Thursday, October 25, 2018

Data Analysis Challenge

I do a deep dive into data during the summer months to assess my teaching. I try to cull from the data efforts that resulted in good performance and efforts that demonstrate room for growth.

This year when I shared my analysis with a few people I met with pushback. Some did not agree with my findings and others challenged the work I do. I've thought deeply about the pushback and challenge, and believe that if people really cared deeply about how the data is assessed they would meet with me and others with an open mind and good time to look deeply at the data, but it seems to me that some are not interested in a deeper dive or more open conversation related to what translates to good teaching and learning with regard to the data.

That's not a huge problem since our students do very well overall and the areas for growth are mostly specific and singular issues, and these attitudes and responses do not happen in all arenas of school life. While I know my analyses aren't perfect, I also know that my work is good as I've been doing this kind of analysis for years, and my efforts to teach well have improved over that time. To do better, requires deep, honest, open conversation and collaboration. Unfortunately where top-down hierarchies rule, there is little opportunity for this kind of open growth and development. That does not exist everywhere thankfully which does leave opportunity to develop and grow in ways that are meaningful and beneficial.

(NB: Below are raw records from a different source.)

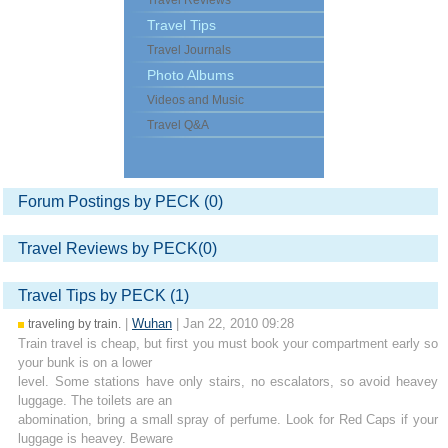
Travel Reviews
Travel Tips
Travel Journals
Photo Albums
Videos and Music
Travel Q&A
Forum Postings by PECK (0)
Travel Reviews by PECK(0)
Travel Tips by PECK (1)
|
Wuhan
| Jan 22, 2010 09:28
traveling by train.
Train travel is cheap, but first you must book your compartment early so
your bunk is on a lower
level. Some stations have only stairs, no escalators, so avoid heavey
luggage. The toilets are an
abomination, bring a small spray of perfume. Look for Red Caps if your
luggage is heavey. Beware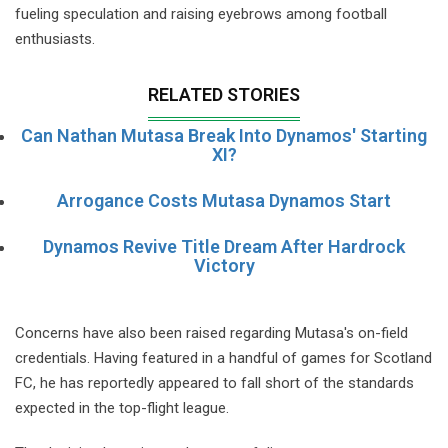
fueling speculation and raising eyebrows among football
enthusiasts.
RELATED STORIES
Can Nathan Mutasa Break Into Dynamos' Starting
XI?
Arrogance Costs Mutasa Dynamos Start
Dynamos Revive Title Dream After Hardrock
Victory
Concerns have also been raised regarding Mutasa's on-field
credentials. Having featured in a handful of games for Scotland
FC, he has reportedly appeared to fall short of the standards
expected in the top-flight league.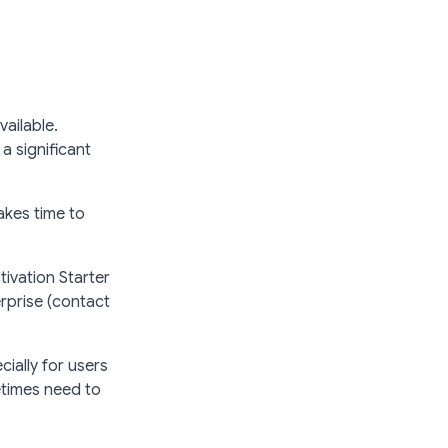
vailable.
a significant
akes time to
ivation Starter
rprise (contact
cially for users
etimes need to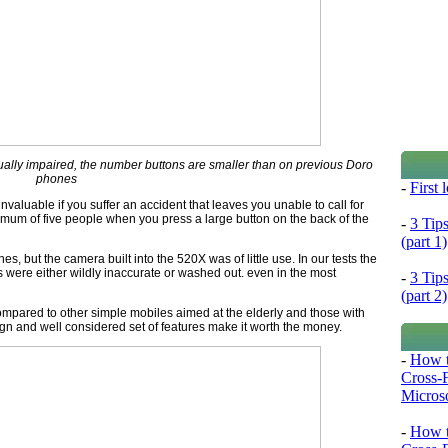
sually impaired, the number buttons are smaller than on previous Doro
phones
-
First
valuable if you suffer an accident that leaves you unable to call for
mum of five people when you press a large button on the back of the
-
3 Tip
(part 1)
, but the camera built into the 520X was of little use. In our tests the
were either wildly inaccurate or washed out. even in the most
-
3 Tip
(part 2)
pared to other simple mobiles aimed at the elderly and those with
ign and well considered set of features make it worth the money.
-
How t
Cross-
Microso
-
How t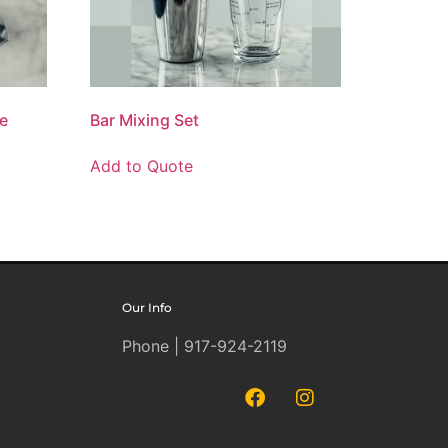
le
Bar Mixing Set
Add to Quote
Our Info
Phone | 917-924-2119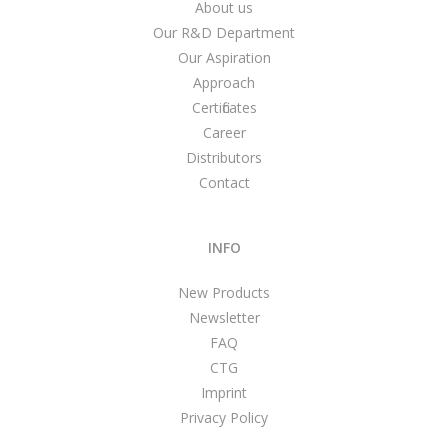
About us
Our R&D Department
Our Aspiration
Approach
Certificates
Career
Distributors
Contact
INFO
New Products
Newsletter
FAQ
CTG
Imprint
Privacy Policy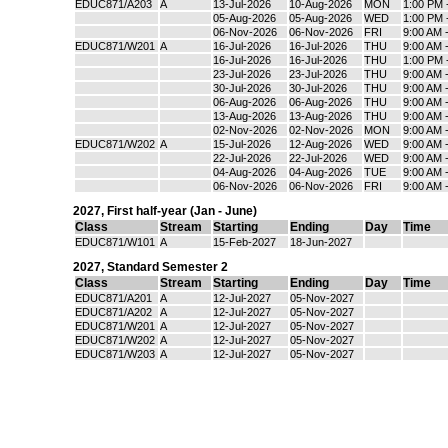
EDUC871/A203
A
13-Jul-2026
10-Aug-2026
MON
1:00 PM 
05-Aug-2026
05-Aug-2026
WED
1:00 PM 
06-Nov-2026
06-Nov-2026
FRI
9:00 AM 
EDUC871/W201
A
16-Jul-2026
16-Jul-2026
THU
9:00 AM 
16-Jul-2026
16-Jul-2026
THU
1:00 PM 
23-Jul-2026
23-Jul-2026
THU
9:00 AM 
30-Jul-2026
30-Jul-2026
THU
9:00 AM 
06-Aug-2026
06-Aug-2026
THU
9:00 AM 
13-Aug-2026
13-Aug-2026
THU
9:00 AM 
02-Nov-2026
02-Nov-2026
MON
9:00 AM 
EDUC871/W202
A
15-Jul-2026
12-Aug-2026
WED
9:00 AM 
22-Jul-2026
22-Jul-2026
WED
9:00 AM 
04-Aug-2026
04-Aug-2026
TUE
9:00 AM 
06-Nov-2026
06-Nov-2026
FRI
9:00 AM 
2027
,
First half-year (Jan - June)
Class
Stream
Starting
Ending
Day
Time
EDUC871/W101
A
15-Feb-2027
18-Jun-2027
2027
,
Standard Semester 2
Class
Stream
Starting
Ending
Day
Time
EDUC871/A201
A
12-Jul-2027
05-Nov-2027
EDUC871/A202
A
12-Jul-2027
05-Nov-2027
EDUC871/W201
A
12-Jul-2027
05-Nov-2027
EDUC871/W202
A
12-Jul-2027
05-Nov-2027
EDUC871/W203
A
12-Jul-2027
05-Nov-2027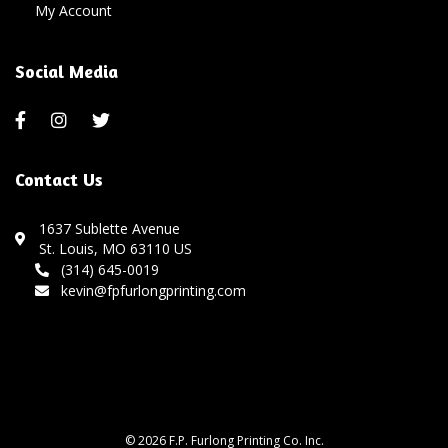
My Account
Social Media
Contact Us
1637 Sublette Avenue
St. Louis, MO 63110 US
(314) 645-0019
kevin@fpfurlongprinting.com
© 2026 F.P. Furlong Printing Co. Inc.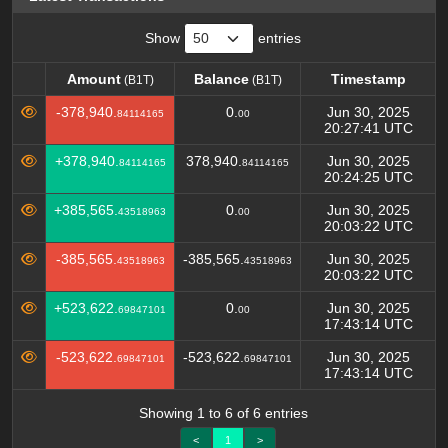
Show
entries
Amount
Balance
Timestamp
(B1T)
(B1T)
Amount
Balance
Timestamp
(B1T)
(B1T)
-378,940.
0.
Jun 30, 2025
84114165
00
20:27:41 UTC
+378,940.
378,940.
Jun 30, 2025
84114165
84114165
20:24:25 UTC
+385,565.
0.
Jun 30, 2025
43518963
00
20:03:22 UTC
-385,565.
-385,565.
Jun 30, 2025
43518963
43518963
20:03:22 UTC
+523,622.
0.
Jun 30, 2025
69847101
00
17:43:14 UTC
-523,622.
-523,622.
Jun 30, 2025
69847101
69847101
17:43:14 UTC
Showing 1 to 6 of 6 entries
<
1
>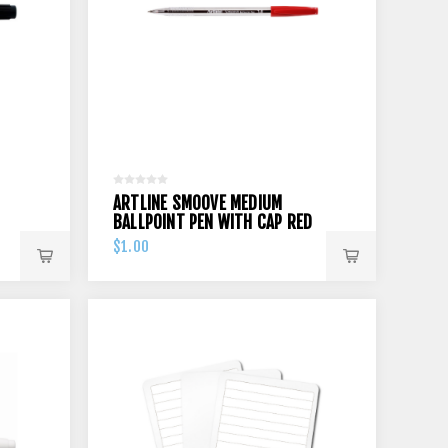
ARTLINE SMOOVE MEDIUM
BALLPOINT PEN WITH CAP RED
$1.00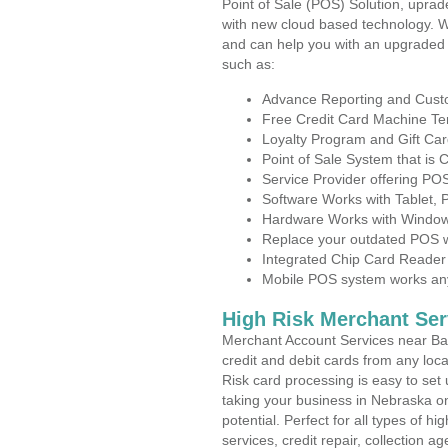
Point of Sale (POS) Solution, uprad
with new cloud based technology. 
and can help you with an upgraded 
such as:
Advance Reporting and Cus
Free Credit Card Machine T
Loyalty Program and Gift Car
Point of Sale System that is
Service Provider offering P
Software Works with Tablet,
Hardware Works with Window
Replace your outdated POS w
Integrated Chip Card Reader
Mobile POS system works anyw
High Risk Merchant Ser
Merchant Account Services near Bas
credit and debit cards from any loc
Risk card processing is easy to set 
taking your business in Nebraska on
potential. Perfect for all types of h
services, credit repair, collection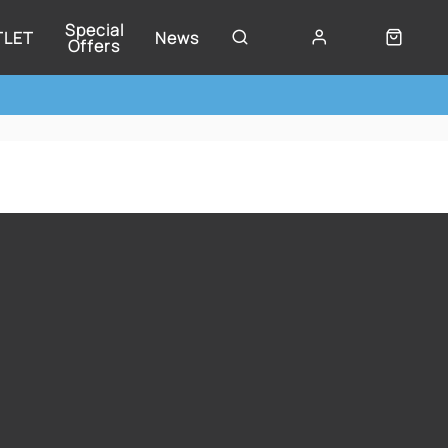
Special
TLET
News
Offers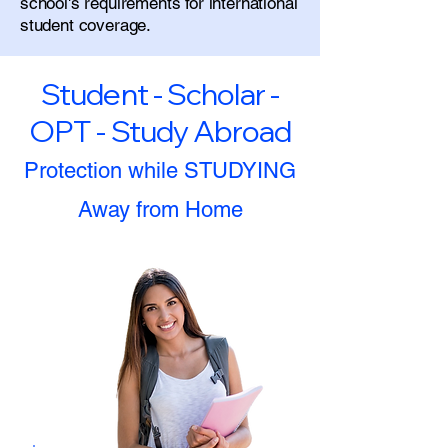
school's requirements for international
student coverage.
Student - Scholar -
OPT - Study Abroad
Protection while STUDYING
Away from Home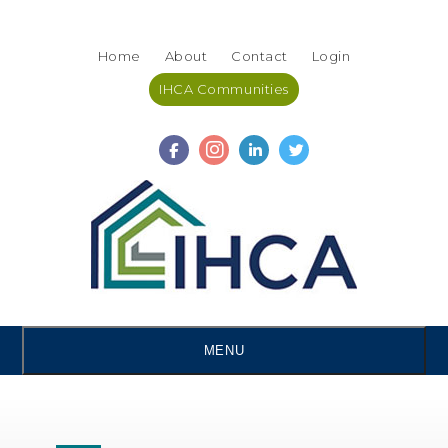
Skip
Accessibility
to
tools
Home
About
Contact
Login
content
IHCA Communities
MENU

There are many ways to look at data. There are also many factors that contribute to the data. For example when you look at math data, the following factors matter:
  • readiness for learning math--students who play with legos, blocks, board games, drawing, creativity and more are generally more ready for math learning than those who don't get to creatively play often.
  • attitude towards math--in homes where math is met with enthusiasm and an excitement for learning, children typically do better than in homes where people fear or disdain math.
  • engaging math practice and math learning -- in situations where students have had a solid engaging, meaningful math background, those students learn better.
  • health, attendance, social-emotional readiness for learning - students who are healthy, attend school regularly, and have a positive social-emotional readiness for learning, do better.
  • apt support - since most schools today are full inclusion schools, we rely on the regular support of special educators and teaching assistants to provide support for many students. When this support is consistent, invested, and prepared, students do better.
  • best resources - schools where teachers have the best online and offline resources tend to create a better learning environment than schools where teachers don't have the materials they need to teach math well in multi-modal ways.
  • time on task - schools that make time for good teaching and learning support success. Time on task matters. 
  • professional learning - schools that support quality, responsive professional learning, generally support a more successful teaching/learning environment
  • teacher voice and choice - in schools where teachers are treated as professionals whose voice and choice are honored with good collaborative process create a more successful teaching/learning environment
  • tutors and extra help - often students who succeed have tutors or attend special programming after school related to the subject, this is an important factor that leads to success.
  • at-home technology - children who have access to technology at home and use that technology to forward their learning in positive ways, benefit.
  • good routines and rest - students who have good routines including healthy meals, adequate rest, and peaceful, supportive homes are generally more ready to learn.
  • teacher-student relationship - every year I am always astounded by the fact that the students I have the best teaching relationship with, do the best with regard to improvement and scores. Positive relationships are a key factor in student learning and success.
To truly analyze student performance, we have to look at multiple factors in deep and beneficial ways. The lens cannot be too narrow or exclusive, but instead we need a broad, inclusive lens to adequately assess student performance via a number of formal and informal assessments. This kind of broad, inclusive, open, and inviting analyses will help us to truly better the work we do together as educators. To assess well is not a one-size-fits-all process, but instead a multi-dimensional, collaborative process. Onward.